Ainsi, les deux mis en cause ont écopé de 7 ans de prison ferme, une peine inférieure aux 10 ans requis par le parquet, mais qui témoigne de la gravité avec laquelle la justice algérienne entend punir toute atteinte aux symboles de l’État.
Sept ans ferme : le tribunal sanctionne la profanation de l’emblème national
Les deux prévenus, Abderrahmane K., influenceur et dirigeant de l’agence de communication Skytok — organisatrice de la soirée —, et Ahmed S., employé d’une entreprise d’impression ayant conçu et fabriqué le support litigieux, ont été placés immédiatement sous mandat de dépôt à l’issue de l’audience.
Le parquet avait requis dix ans de prison ferme, estimant que leur responsabilité était pleinement engagée. Pour le ministère public, le choix délibéré d’imprimer l’effigie du drapeau national sur un support posé à même le sol — exposant inévitablement l’emblème au piétinement des convives — constitue une profanation caractérisée, largement au-delà d’une simple négligence. Le code pénal algérien réprime sévèrement toute atteinte aux symboles de l’État et de la Révolution.
Les faits : une soirée d’influenceurs TikTok au cœur du scandale
Les faits remontent à la nuit du 5 juin, lors d’un événement réunissant des influenceurs et créateurs de contenus TikTok organisé à l’hôtel The Legacy Luxury, dans le quartier huppé de Hydra, à Alger. Un immense drapeau national portant l’inscription « Gloire à nos martyrs » avait été étalé à même le sol de l’établissement. Des participants ont été filmés en train de marcher dessus, des images qui ont immédiatement déclenché une vague d’indignation nationale.

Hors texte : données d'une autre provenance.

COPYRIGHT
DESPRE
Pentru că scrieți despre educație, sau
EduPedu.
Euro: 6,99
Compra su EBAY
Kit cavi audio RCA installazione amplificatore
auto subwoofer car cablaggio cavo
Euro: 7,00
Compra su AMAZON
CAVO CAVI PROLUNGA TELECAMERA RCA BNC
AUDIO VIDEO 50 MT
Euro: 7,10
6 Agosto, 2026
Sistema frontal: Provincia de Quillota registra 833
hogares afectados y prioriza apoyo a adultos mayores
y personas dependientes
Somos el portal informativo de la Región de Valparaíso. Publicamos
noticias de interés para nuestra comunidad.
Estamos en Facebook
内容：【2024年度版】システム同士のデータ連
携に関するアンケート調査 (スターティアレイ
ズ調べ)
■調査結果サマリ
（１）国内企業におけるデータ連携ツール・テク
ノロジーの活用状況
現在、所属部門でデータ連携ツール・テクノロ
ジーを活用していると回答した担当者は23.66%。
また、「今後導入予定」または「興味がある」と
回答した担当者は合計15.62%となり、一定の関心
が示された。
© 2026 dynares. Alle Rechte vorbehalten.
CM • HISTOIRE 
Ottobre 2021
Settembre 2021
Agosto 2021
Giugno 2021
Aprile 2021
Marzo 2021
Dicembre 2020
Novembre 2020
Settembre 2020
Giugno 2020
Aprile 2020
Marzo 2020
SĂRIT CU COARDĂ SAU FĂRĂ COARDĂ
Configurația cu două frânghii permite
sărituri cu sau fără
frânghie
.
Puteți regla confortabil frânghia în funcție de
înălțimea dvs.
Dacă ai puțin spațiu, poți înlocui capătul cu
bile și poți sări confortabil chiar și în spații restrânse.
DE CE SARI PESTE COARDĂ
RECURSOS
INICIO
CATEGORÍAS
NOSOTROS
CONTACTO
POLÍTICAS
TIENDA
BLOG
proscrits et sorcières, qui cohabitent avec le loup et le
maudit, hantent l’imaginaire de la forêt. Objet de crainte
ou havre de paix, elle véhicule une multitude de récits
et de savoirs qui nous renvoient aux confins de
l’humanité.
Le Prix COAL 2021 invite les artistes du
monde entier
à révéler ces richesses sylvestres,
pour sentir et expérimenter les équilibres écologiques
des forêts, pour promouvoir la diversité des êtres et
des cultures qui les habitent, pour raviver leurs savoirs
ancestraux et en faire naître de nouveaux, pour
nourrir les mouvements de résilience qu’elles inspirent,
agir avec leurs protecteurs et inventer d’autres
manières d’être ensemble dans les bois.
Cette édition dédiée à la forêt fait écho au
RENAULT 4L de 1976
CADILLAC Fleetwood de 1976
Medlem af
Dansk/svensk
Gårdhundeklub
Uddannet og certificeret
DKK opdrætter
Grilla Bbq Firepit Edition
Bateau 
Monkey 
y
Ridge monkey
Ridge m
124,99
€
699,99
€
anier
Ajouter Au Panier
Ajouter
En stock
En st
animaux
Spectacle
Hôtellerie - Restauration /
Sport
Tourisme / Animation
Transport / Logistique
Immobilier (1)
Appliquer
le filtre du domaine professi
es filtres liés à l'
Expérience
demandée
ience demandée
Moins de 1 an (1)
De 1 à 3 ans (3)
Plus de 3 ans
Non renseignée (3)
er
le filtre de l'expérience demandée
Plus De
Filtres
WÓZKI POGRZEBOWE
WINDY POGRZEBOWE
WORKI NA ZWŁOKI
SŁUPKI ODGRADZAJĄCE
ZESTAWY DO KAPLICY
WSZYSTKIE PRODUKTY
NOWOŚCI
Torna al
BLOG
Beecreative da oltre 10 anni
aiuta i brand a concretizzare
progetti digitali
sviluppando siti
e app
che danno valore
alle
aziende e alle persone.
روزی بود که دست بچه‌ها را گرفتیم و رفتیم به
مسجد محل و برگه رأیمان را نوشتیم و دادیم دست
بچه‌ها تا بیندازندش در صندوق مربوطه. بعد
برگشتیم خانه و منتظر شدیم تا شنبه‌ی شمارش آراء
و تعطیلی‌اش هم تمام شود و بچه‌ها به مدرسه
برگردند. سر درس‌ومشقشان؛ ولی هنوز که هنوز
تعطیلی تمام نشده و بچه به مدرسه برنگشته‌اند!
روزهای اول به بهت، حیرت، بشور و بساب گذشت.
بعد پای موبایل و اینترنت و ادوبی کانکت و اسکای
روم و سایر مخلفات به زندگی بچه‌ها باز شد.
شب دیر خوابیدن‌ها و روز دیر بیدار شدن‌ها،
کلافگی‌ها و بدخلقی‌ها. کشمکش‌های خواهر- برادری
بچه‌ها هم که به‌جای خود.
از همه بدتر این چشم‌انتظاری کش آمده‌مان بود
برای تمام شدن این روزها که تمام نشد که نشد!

Tollé sur les réseaux sociaux : la vidéo embrase l’opinion publique
La diffusion massive de la vidéo sur les plateformes numériques a suscité un torrent de réactions. Les internautes algériens, profondément attachés aux symboles de la guerre de libération nationale et aux sacrifices des martyrs, ont exprimé une colère unanime. Face à l’ampleur du scandale, la justice s’est saisie de l’affaire de manière expéditive, conduisant rapidement à l’interpellation des deux suspects.
L’hôtel The Legacy Luxury fermé définitivement
Les conséquences de l’affaire ne se sont pas limitées au seul volet judiciaire. Dès la propagation de la vidéo, le ministère du Tourisme et de l’Artisanat a dépêché une commission d’enquête sur place. Les conclusions ont conduit la ministre Houria Meddahi à une décision radicale : fermeture définitive de l’établissement et retrait immédiat de sa licence d’exploitation.
Dans un communiqué officiel, le ministère a réaffirmé son refus de tolérer « tout comportement ou agissement de nature à porter atteinte aux symboles de l’État », insistant sur le respect strict des obligations légales et de l’éthique professionnelle imposées aux établissements hôteliers algériens.